[TASK REQUIREMENTS]: A faithful copy is required: transcribe each line below exactly, minus the pictures.

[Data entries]

★ ★ ★ ★

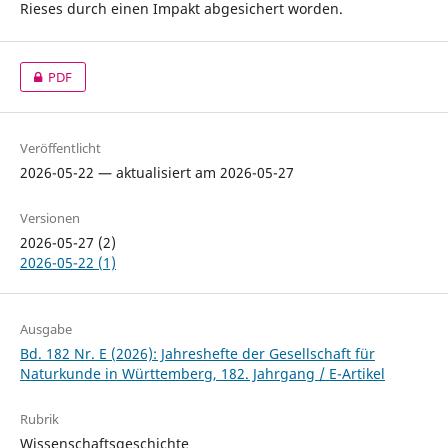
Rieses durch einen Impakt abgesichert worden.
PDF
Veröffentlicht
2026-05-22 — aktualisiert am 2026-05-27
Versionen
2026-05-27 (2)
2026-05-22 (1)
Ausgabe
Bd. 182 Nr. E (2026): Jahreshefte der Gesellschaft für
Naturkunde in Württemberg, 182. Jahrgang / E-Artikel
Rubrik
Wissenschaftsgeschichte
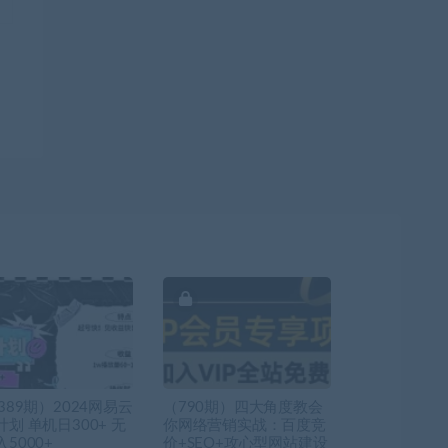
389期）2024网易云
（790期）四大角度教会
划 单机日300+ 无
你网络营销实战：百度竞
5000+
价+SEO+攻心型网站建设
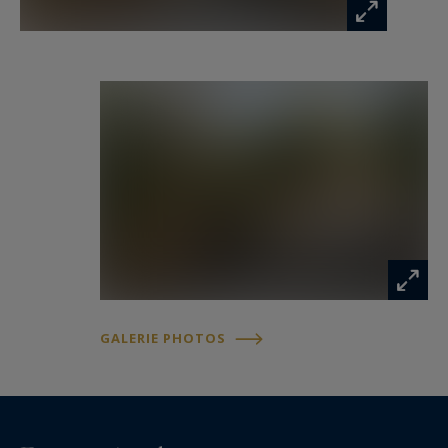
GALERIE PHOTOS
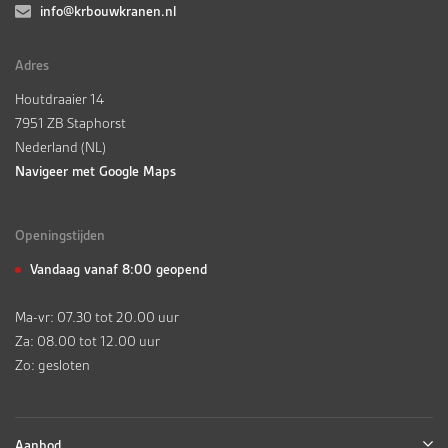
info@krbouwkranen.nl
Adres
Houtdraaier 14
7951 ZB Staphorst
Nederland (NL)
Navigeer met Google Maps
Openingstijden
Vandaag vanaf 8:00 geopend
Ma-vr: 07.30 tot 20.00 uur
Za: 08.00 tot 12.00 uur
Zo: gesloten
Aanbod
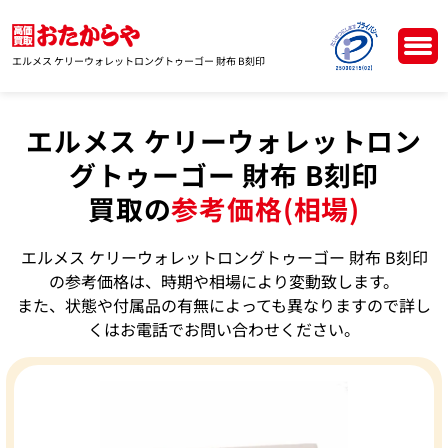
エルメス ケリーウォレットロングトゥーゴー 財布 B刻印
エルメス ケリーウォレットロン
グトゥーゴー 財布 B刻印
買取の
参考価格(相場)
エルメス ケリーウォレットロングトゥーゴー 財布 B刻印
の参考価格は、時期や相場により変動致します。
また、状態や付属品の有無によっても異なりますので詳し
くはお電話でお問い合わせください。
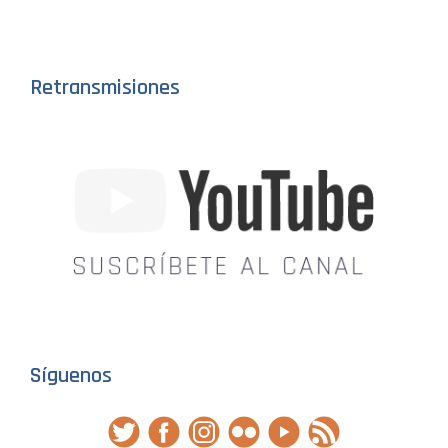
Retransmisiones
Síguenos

★ ★ ★ ★

[EXPECTED ANSWER]:
Rieses durch einen Impakt abgesichert worden.
PDF
Veröffentlicht
2026-05-22 — aktualisiert am 2026-05-27
Versionen
2026-05-27 (2)
2026-05-22 (1)
Ausgabe
Bd. 182 Nr. E (2026): Jahreshefte der Gesellschaft für
Naturkunde in Württemberg, 182. Jahrgang / E-Artikel
Rubrik
Wissenschaftsgeschichte
389期）2024网易云
（790期）四大角度教会
划 单机日300+ 无
你网络营销实战：百度竞
5000+
价+SEO+攻心型网站建设
GALERIE PHOTOS
info@krbouwkranen.nl
Adres
Houtdraaier 14
7951 ZB Staphorst
Nederland (NL)
Navigeer met Google Maps
Openingstijden
Vandaag vanaf 8:00 geopend
Ma-vr: 07.30 tot 20.00 uur
Za: 08.00 tot 12.00 uur
Zo: gesloten
Aanbod
エルメス ケリーウォレットロングトゥーゴー 財布 B刻印
エルメス ケリーウォレットロン
グトゥーゴー 財布 B刻印
買取の
参考価格(相場)
エルメス ケリーウォレットロングトゥーゴー 財布 B刻印
の参考価格は、時期や相場により変動致します。
また、状態や付属品の有無によっても異なりますので詳し
くはお電話でお問い合わせください。
Retransmisiones
Síguenos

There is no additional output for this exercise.